La crise sanitaire que nous vivons depuis de longs mois est semée d’errements et d’incohérences dans les décisions politiques prises pour lutter contre la pandémie. Parmi elles, certaines reviennent régulièrement contre ces lieux ouverts aux publics, qui ne sont pas des commerces : médiathèques, cinémas, théâtres, salles de spectacles, centres culturels, salles de sport, piscines…
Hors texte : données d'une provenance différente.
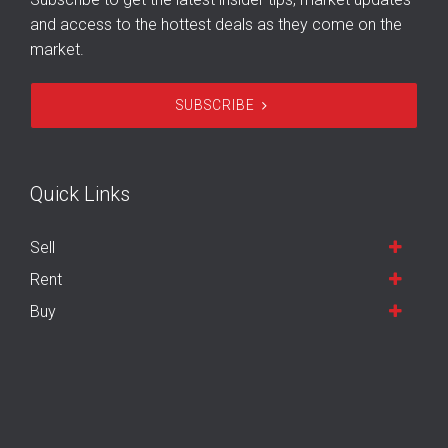
and access to the hottest deals as they come on the
market.
SUBSCRIBE
Quick Links
Sell
Rent
Buy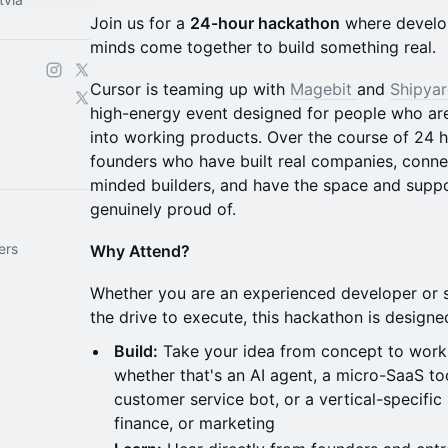
Join us for a
24-hour hackathon
where develop
minds come together to build something real.
Cursor is teaming up with
Magebit
and
Shipya
high-energy event designed for people who are
into working products. Over the course of 24 h
founders who have built real companies, conne
minded builders, and have the space and suppo
genuinely proud of.
ers
Why Attend?
Whether you are an experienced developer or 
the drive to execute, this hackathon is design
Build:
Take your idea from concept to work
whether that's an AI agent, a micro-SaaS to
customer service bot, or a vertical-specific
finance, or marketing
Ainsi depuis cet été et la mise en place du pass sanitaire, des lieux habituellement ouverts à tous les publics, sans distinction ni discrimination, se voient contraints de demander le sésame à toute personne désirant franchir la porte de ces établissements. Les médiathèques, premier réseau culturel de proximité, lieux de lutte contre les fractures culturelles et sociales, sont des lieux d’accueil inconditionnel. On peut y voir un film ou écouter un concert gratuitement, emprunter un roman dont la lecture est au programme scolaire, apprendre à déjouer les fake news, ou encore trouver de l’aide pour faire une demande de logement social en ligne.

Le droit à un accès libre aux savoirs

Cette grave atteinte aux droits culturels des citoyens et à l’éthique des professionnels travaillant chaque jour pour donner à chacun un accès libre à des savoirs, ressources et loisirs nous amène à réagir aujourd’hui.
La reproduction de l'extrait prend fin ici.